Records from a data source
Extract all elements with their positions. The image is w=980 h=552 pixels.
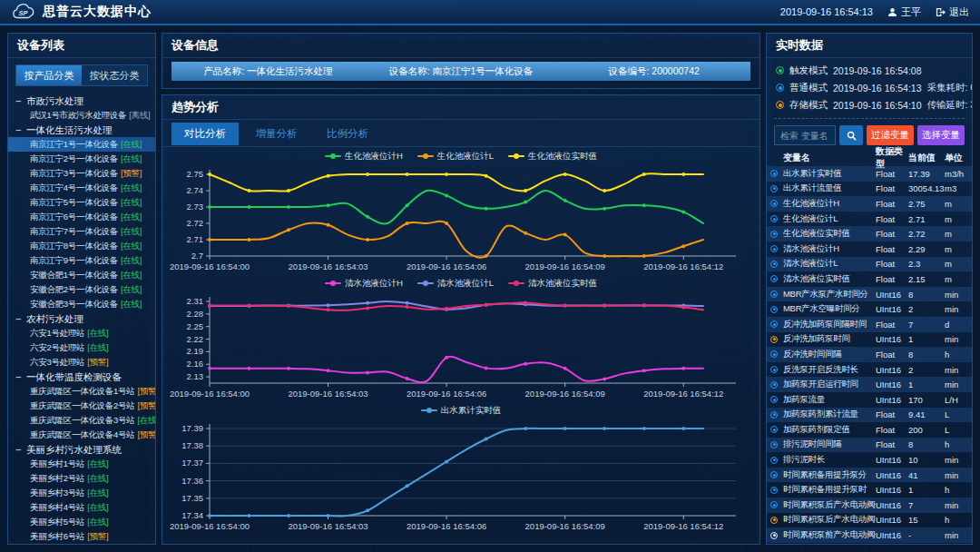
ring-icon (770, 320, 778, 328)
legend-marker-icon (421, 407, 437, 414)
variable-unit: min (945, 530, 968, 540)
device-tree-item[interactable]: 安徽合肥1号一体化设备[在线] (8, 268, 155, 282)
variable-row[interactable]: 排污泥时间间隔Float8h (767, 438, 972, 453)
legend-item[interactable]: 生化池液位计L (417, 151, 494, 163)
tree-group-header[interactable]: −一体化带温度检测设备 (8, 370, 155, 384)
legend-item[interactable]: 出水累计实时值 (421, 405, 502, 417)
collapse-icon[interactable]: − (15, 442, 26, 457)
variable-row[interactable]: 时间累积泵后产水电动阀分UInt167min (767, 498, 972, 513)
tab-increment-analysis[interactable]: 增量分析 (242, 123, 309, 145)
device-tree-item[interactable]: 南京江宁6号一体化设备[在线] (8, 210, 155, 224)
dashed-divider (774, 118, 965, 119)
variable-row[interactable]: 反冲洗加药泵时间UInt161min (767, 332, 972, 348)
user-menu[interactable]: 王平 (887, 5, 921, 19)
variable-row[interactable]: 时间累积备用提升泵分UInt1641min (767, 468, 972, 483)
variable-unit: L (945, 425, 968, 435)
device-tree-item[interactable]: 美丽乡村1号站[在线] (8, 457, 155, 471)
variable-row[interactable]: 出水累计流量值Float30054.13m3 (767, 182, 972, 197)
device-tree-item[interactable]: 南京江宁7号一体化设备[在线] (8, 224, 155, 239)
variable-row[interactable]: 生化池液位计LFloat2.71m (767, 212, 972, 227)
variable-search-input[interactable] (774, 125, 836, 145)
device-tree-item[interactable]: 重庆武隆区一体化设备4号站[预警] (8, 428, 155, 442)
tab-by-status[interactable]: 按状态分类 (82, 65, 147, 85)
variable-row[interactable]: 时间累积备用提升泵时UInt161h (767, 482, 972, 498)
device-status-badge: [在线] (87, 500, 108, 515)
legend-item[interactable]: 生化池液位实时值 (508, 151, 597, 163)
device-tree-item[interactable]: 六安3号处理站[预警] (8, 355, 155, 370)
legend-item[interactable]: 生化池液位计H (325, 151, 403, 163)
variable-row[interactable]: 时间累积泵前产水电动阀分UInt16-min (767, 527, 972, 543)
variable-row[interactable]: 出水累计实时值Float17.39m3/h (767, 166, 972, 182)
device-name: 南京江宁1号一体化设备 (30, 137, 118, 152)
realtime-data-panel: 实时数据 触发模式 2019-09-16 16:54:08 普通模式 2019-… (766, 33, 973, 545)
tree-group-header[interactable]: −一体化生活污水处理 (8, 123, 155, 137)
device-tree-item[interactable]: 美丽乡村4号站[在线] (8, 500, 155, 515)
legend-item[interactable]: 清水池液位计H (325, 278, 403, 290)
variable-value: 41 (908, 470, 945, 480)
variable-row[interactable]: 时间累积泵后产水电动阀时UInt1615h (767, 513, 972, 528)
variable-row[interactable]: 清水池液位计HFloat2.29m (767, 242, 972, 257)
device-tree-item[interactable]: 南京江宁1号一体化设备[在线] (8, 137, 155, 152)
device-name: 重庆武隆区一体化设备4号站 (30, 428, 134, 442)
device-tree-item[interactable]: 南京江宁3号一体化设备[预警] (8, 166, 155, 181)
device-name: 重庆武隆区一体化设备2号站 (30, 399, 134, 413)
tab-compare-analysis[interactable]: 对比分析 (172, 123, 239, 145)
variable-name: 加药泵流量 (783, 394, 876, 406)
device-tree-item[interactable]: 安徽合肥2号一体化设备[在线] (8, 282, 155, 297)
tab-ratio-analysis[interactable]: 比例分析 (314, 123, 381, 145)
device-tree-item[interactable]: 美丽乡村6号站[预警] (8, 529, 155, 544)
tree-group-header[interactable]: −美丽乡村污水处理系统 (8, 442, 155, 457)
legend-item[interactable]: 清水池液位实时值 (508, 278, 597, 290)
variable-unit: min (945, 470, 968, 480)
device-tree-item[interactable]: 美丽乡村2号站[在线] (8, 471, 155, 486)
variable-name: 出水累计流量值 (783, 182, 876, 194)
variable-row[interactable]: 反冲洗时间间隔Float8h (767, 347, 972, 362)
device-tree-item[interactable]: 南京江宁8号一体化设备[在线] (8, 239, 155, 253)
device-tree-item[interactable]: 六安1号处理站[在线] (8, 326, 155, 340)
device-tree-item[interactable]: 美丽乡村3号站[在线] (8, 486, 155, 500)
tree-group-header[interactable]: −市政污水处理 (8, 94, 155, 108)
device-name: 南京江宁2号一体化设备 (30, 152, 118, 166)
device-tree-item[interactable]: 重庆武隆区一体化设备3号站[在线] (8, 413, 155, 428)
device-tree-item[interactable]: 武汉1号市政污水处理设备[离线] (8, 108, 155, 123)
device-tree-item[interactable]: 重庆武隆区一体化设备2号站[预警] (8, 399, 155, 413)
device-tree-item[interactable]: 南京江宁5号一体化设备[在线] (8, 195, 155, 210)
variable-row[interactable]: 加药泵开启运行时间UInt161min (767, 377, 972, 392)
logout-button[interactable]: 退出 (936, 5, 969, 19)
tab-by-product[interactable]: 按产品分类 (16, 65, 82, 85)
variable-unit: m3 (945, 183, 968, 193)
device-tree-item[interactable]: 重庆武隆区一体化设备1号站[预警] (8, 384, 155, 399)
variable-row[interactable]: 加药泵药剂累计流量Float9.41L (767, 408, 972, 423)
filter-variables-button[interactable]: 过滤变量 (867, 125, 914, 145)
variable-row[interactable]: 清水池液位实时值Float2.15m (767, 271, 972, 287)
variable-row[interactable]: 反冲洗加药泵间隔时间Float7d (767, 317, 972, 332)
device-tree-item[interactable]: 南京江宁9号一体化设备[在线] (8, 253, 155, 268)
variable-row[interactable]: 排污泥时长UInt1610min (767, 452, 972, 468)
device-tree-item[interactable]: 六安2号处理站[在线] (8, 340, 155, 355)
variable-row[interactable]: 反洗泵开启反洗时长UInt162min (767, 362, 972, 378)
collapse-icon[interactable]: − (15, 123, 26, 137)
tree-group-header[interactable]: −农村污水处理 (8, 311, 155, 326)
select-variables-button[interactable]: 选择变量 (917, 125, 965, 145)
variable-row[interactable]: MBR产水空曝时间分UInt162min (767, 301, 972, 317)
collapse-icon[interactable]: − (15, 311, 26, 326)
device-tree-item[interactable]: 南京江宁2号一体化设备[在线] (8, 152, 155, 166)
variable-row[interactable]: 清水池液位计LFloat2.3m (767, 257, 972, 272)
variable-row[interactable]: 生化池液位实时值Float2.72m (767, 226, 972, 242)
variable-unit: m3/h (945, 169, 968, 179)
svg-text:2.22: 2.22 (187, 334, 204, 344)
search-button[interactable] (839, 125, 863, 145)
device-tree-item[interactable]: 南京江宁4号一体化设备[在线] (8, 181, 155, 195)
variable-row[interactable]: 加药泵药剂限定值Float200L (767, 422, 972, 438)
device-tree-item[interactable]: 安徽合肥3号一体化设备[在线] (8, 297, 155, 311)
variable-row[interactable]: MBR产水泵产水时间分UInt168min (767, 287, 972, 302)
variable-row[interactable]: 生化池液位计HFloat2.75m (767, 196, 972, 212)
device-tree-item[interactable]: 美丽乡村5号站[在线] (8, 515, 155, 529)
storage-mode-time: 2019-09-16 16:54:10 (833, 100, 922, 111)
collapse-icon[interactable]: − (15, 94, 26, 108)
device-status-badge: [在线] (121, 152, 142, 166)
variable-value: 9.41 (908, 409, 945, 419)
legend-item[interactable]: 清水池液位计L (417, 278, 494, 290)
variable-row[interactable]: 加药泵流量UInt16170L/H (767, 392, 972, 408)
collapse-icon[interactable]: − (15, 370, 26, 384)
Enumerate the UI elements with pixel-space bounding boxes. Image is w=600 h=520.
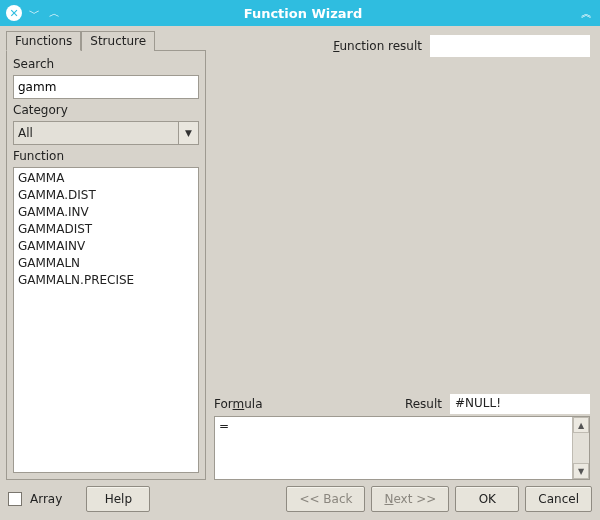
- right-pane: Function result Formula Result #NULL! = …: [210, 30, 594, 480]
- function-result-value: [430, 35, 590, 57]
- rollup-icon[interactable]: ︽: [578, 5, 594, 21]
- search-label: Search: [13, 57, 199, 71]
- function-list[interactable]: GAMMA GAMMA.DIST GAMMA.INV GAMMADIST GAM…: [13, 167, 199, 473]
- scrollbar[interactable]: ▲ ▼: [572, 417, 589, 479]
- minimize-icon[interactable]: ﹀: [26, 5, 42, 21]
- tabbar: Functions Structure: [6, 30, 206, 50]
- bottom-bar: Array Help << Back Next >> OK Cancel: [6, 480, 594, 514]
- titlebar: ✕ ﹀ ︿ Function Wizard ︽: [0, 0, 600, 26]
- function-result-label: Function result: [333, 39, 422, 53]
- cancel-button[interactable]: Cancel: [525, 486, 592, 512]
- tab-functions[interactable]: Functions: [6, 31, 81, 51]
- scroll-down-icon[interactable]: ▼: [573, 463, 589, 479]
- list-item[interactable]: GAMMALN: [18, 255, 194, 272]
- search-input[interactable]: [13, 75, 199, 99]
- result-label: Result: [405, 397, 442, 411]
- ok-button[interactable]: OK: [455, 486, 519, 512]
- category-select[interactable]: All: [13, 121, 199, 145]
- window-title: Function Wizard: [62, 6, 544, 21]
- formula-text[interactable]: =: [215, 417, 571, 479]
- function-list-label: Function: [13, 149, 199, 163]
- array-checkbox[interactable]: [8, 492, 22, 506]
- result-value: #NULL!: [450, 394, 590, 414]
- function-wizard-window: ✕ ﹀ ︿ Function Wizard ︽ Functions Struct…: [0, 0, 600, 520]
- list-item[interactable]: GAMMALN.PRECISE: [18, 272, 194, 289]
- next-button[interactable]: Next >>: [371, 486, 449, 512]
- list-item[interactable]: GAMMA: [18, 170, 194, 187]
- back-button[interactable]: << Back: [286, 486, 365, 512]
- list-item[interactable]: GAMMA.DIST: [18, 187, 194, 204]
- chevron-down-icon[interactable]: ▼: [178, 122, 198, 144]
- close-icon[interactable]: ✕: [6, 5, 22, 21]
- client-area: Functions Structure Search Category All …: [0, 26, 600, 520]
- formula-input[interactable]: = ▲ ▼: [214, 416, 590, 480]
- help-button[interactable]: Help: [86, 486, 150, 512]
- tab-structure[interactable]: Structure: [81, 31, 155, 51]
- category-label: Category: [13, 103, 199, 117]
- list-item[interactable]: GAMMA.INV: [18, 204, 194, 221]
- scroll-up-icon[interactable]: ▲: [573, 417, 589, 433]
- functions-panel: Search Category All ▼ Function GAMMA GAM…: [6, 50, 206, 480]
- formula-label: Formula: [214, 397, 263, 411]
- left-pane: Functions Structure Search Category All …: [6, 30, 206, 480]
- array-label: Array: [30, 492, 62, 506]
- list-item[interactable]: GAMMADIST: [18, 221, 194, 238]
- list-item[interactable]: GAMMAINV: [18, 238, 194, 255]
- maximize-icon[interactable]: ︿: [46, 5, 62, 21]
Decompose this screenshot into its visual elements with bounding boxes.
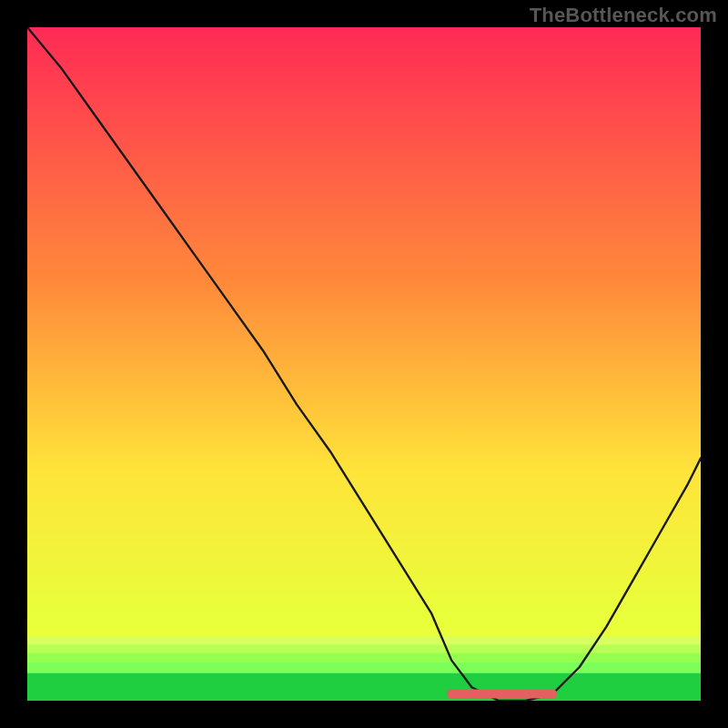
svg-rect-3 bbox=[27, 652, 701, 662]
optimal-region-start bbox=[447, 690, 456, 699]
svg-rect-2 bbox=[27, 645, 701, 653]
optimal-region-end bbox=[548, 690, 557, 699]
plot-area bbox=[27, 27, 701, 701]
svg-rect-5 bbox=[27, 673, 701, 701]
chart-svg bbox=[27, 27, 701, 701]
svg-rect-0 bbox=[27, 27, 701, 701]
svg-rect-4 bbox=[27, 662, 701, 673]
chart-container: TheBottleneck.com bbox=[0, 0, 728, 728]
watermark-text: TheBottleneck.com bbox=[530, 4, 717, 27]
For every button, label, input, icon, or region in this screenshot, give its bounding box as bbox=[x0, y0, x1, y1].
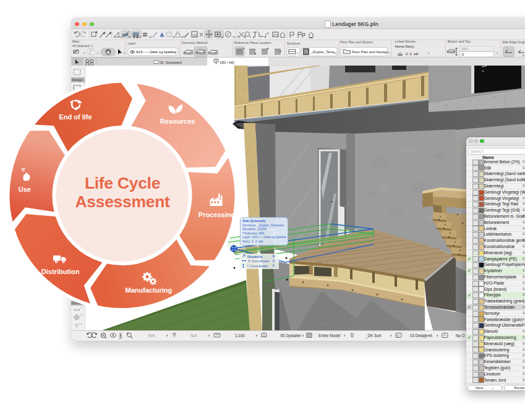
svg-text:_DK Sort: _DK Sort bbox=[365, 333, 382, 338]
svg-text:1.2: 1.2 bbox=[79, 323, 82, 325]
svg-text:›: › bbox=[297, 51, 299, 54]
svg-text:›: › bbox=[166, 333, 168, 338]
svg-text:N/A: N/A bbox=[148, 333, 155, 338]
svg-text:›: › bbox=[497, 51, 498, 54]
svg-text:Layer:: Layer: bbox=[128, 41, 137, 45]
svg-text:›: › bbox=[302, 333, 304, 338]
svg-text:Processing: Processing bbox=[198, 211, 235, 218]
svg-text:A23-----.Dæk og bjælker: A23-----.Dæk og bjælker bbox=[136, 49, 177, 54]
svg-text:Floor Plan and Section:: Floor Plan and Section: bbox=[340, 40, 373, 44]
svg-text:Manufacturing: Manufacturing bbox=[126, 286, 173, 294]
svg-text:›: › bbox=[83, 51, 85, 54]
svg-text:Use: Use bbox=[19, 186, 31, 193]
svg-text:›: › bbox=[344, 333, 345, 338]
svg-text:440: 440 bbox=[462, 47, 469, 51]
svg-text:Resources: Resources bbox=[160, 118, 195, 125]
svg-text:Assessment: Assessment bbox=[75, 192, 170, 211]
svg-text:›: › bbox=[428, 51, 429, 54]
svg-text:Home Story:: Home Story: bbox=[395, 45, 416, 48]
svg-text:_Duplex_Terra...: _Duplex_Terra... bbox=[310, 50, 338, 54]
svg-text:α: α bbox=[523, 54, 524, 57]
svg-text:Distribution: Distribution bbox=[41, 268, 80, 275]
svg-text:All Selected: 1: All Selected: 1 bbox=[72, 44, 93, 48]
svg-text:✕: ✕ bbox=[378, 66, 382, 70]
svg-text:[3D / All]: [3D / All] bbox=[220, 60, 234, 64]
svg-text:›: › bbox=[256, 333, 257, 338]
svg-text:Slab Edge Angle:: Slab Edge Angle: bbox=[502, 40, 525, 44]
svg-text:Entire Model: Entire Model bbox=[318, 333, 340, 338]
svg-text:Structure:: Structure: bbox=[287, 41, 301, 45]
svg-text:[0. Stueplan]: [0. Stueplan] bbox=[160, 60, 182, 64]
svg-text:N/A: N/A bbox=[190, 333, 197, 338]
svg-text:03 Detaljeret: 03 Detaljeret bbox=[410, 333, 432, 338]
svg-text:Main:: Main: bbox=[72, 40, 80, 43]
svg-text:›: › bbox=[385, 51, 386, 54]
svg-text:cc: cc bbox=[396, 334, 399, 337]
svg-text:Bottom and Top:: Bottom and Top: bbox=[448, 40, 471, 43]
svg-text:›: › bbox=[390, 333, 391, 338]
svg-text:05 Opstalter: 05 Opstalter bbox=[280, 333, 301, 338]
svg-text:›: › bbox=[97, 51, 98, 54]
svg-text:Linked Stories:: Linked Stories: bbox=[395, 40, 416, 43]
svg-text:›: › bbox=[175, 51, 176, 54]
svg-text:No O: No O bbox=[456, 333, 465, 338]
svg-text:End of life: End of life bbox=[59, 113, 92, 121]
svg-text:GL: GL bbox=[193, 33, 198, 37]
svg-text:2. 2. sal: 2. 2. sal bbox=[406, 52, 418, 56]
svg-text:Geometry Method:: Geometry Method: bbox=[182, 41, 208, 45]
svg-text:›: › bbox=[335, 51, 336, 54]
svg-text:Life Cycle: Life Cycle bbox=[85, 174, 160, 192]
svg-text:✕: ✕ bbox=[321, 322, 325, 327]
svg-text:1:100: 1:100 bbox=[235, 333, 245, 338]
svg-text:Reference Plane Location:: Reference Plane Location: bbox=[234, 41, 272, 45]
svg-text:›: › bbox=[124, 51, 125, 54]
svg-text:›: › bbox=[437, 333, 438, 338]
svg-text:›: › bbox=[208, 333, 210, 338]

Task goal: From the entries above, copy every line where the word "badge" shows up.

Answer box:
device-status-badge: [在线] (87, 500, 108, 515)
device-status-badge: [在线] (121, 152, 142, 166)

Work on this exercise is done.